Stored dataset items
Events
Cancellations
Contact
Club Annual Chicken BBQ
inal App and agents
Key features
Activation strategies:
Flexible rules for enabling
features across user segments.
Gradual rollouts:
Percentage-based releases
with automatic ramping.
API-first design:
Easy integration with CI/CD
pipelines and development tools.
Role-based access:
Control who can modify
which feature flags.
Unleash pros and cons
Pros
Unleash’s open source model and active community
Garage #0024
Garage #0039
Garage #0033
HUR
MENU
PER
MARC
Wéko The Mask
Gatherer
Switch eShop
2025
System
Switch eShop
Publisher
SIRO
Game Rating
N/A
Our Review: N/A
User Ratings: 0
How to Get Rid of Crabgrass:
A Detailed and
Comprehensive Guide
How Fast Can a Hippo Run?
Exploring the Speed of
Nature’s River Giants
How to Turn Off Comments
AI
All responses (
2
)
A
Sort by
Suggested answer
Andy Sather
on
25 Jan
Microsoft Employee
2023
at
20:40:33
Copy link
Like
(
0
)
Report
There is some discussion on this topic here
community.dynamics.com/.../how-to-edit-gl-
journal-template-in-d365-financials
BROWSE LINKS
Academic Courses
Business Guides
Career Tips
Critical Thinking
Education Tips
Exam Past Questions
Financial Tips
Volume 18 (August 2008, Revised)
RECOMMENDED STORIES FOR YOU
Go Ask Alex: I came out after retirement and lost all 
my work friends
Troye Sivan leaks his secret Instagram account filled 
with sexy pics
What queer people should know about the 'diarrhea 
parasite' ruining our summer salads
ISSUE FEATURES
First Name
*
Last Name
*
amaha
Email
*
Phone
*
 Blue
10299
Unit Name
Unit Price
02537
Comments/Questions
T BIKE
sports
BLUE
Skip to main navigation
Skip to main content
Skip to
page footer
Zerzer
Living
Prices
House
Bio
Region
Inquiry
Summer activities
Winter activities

- **Problem requirements**
Output the line containing "Skip to main content" and each line after it through the close of the entries, unchanged and with no other lines.

- **Task response**
Skip to main content
Skip to
page footer
Zerzer
Living
Prices
House
Bio
Region
Inquiry
Summer activities
Winter activities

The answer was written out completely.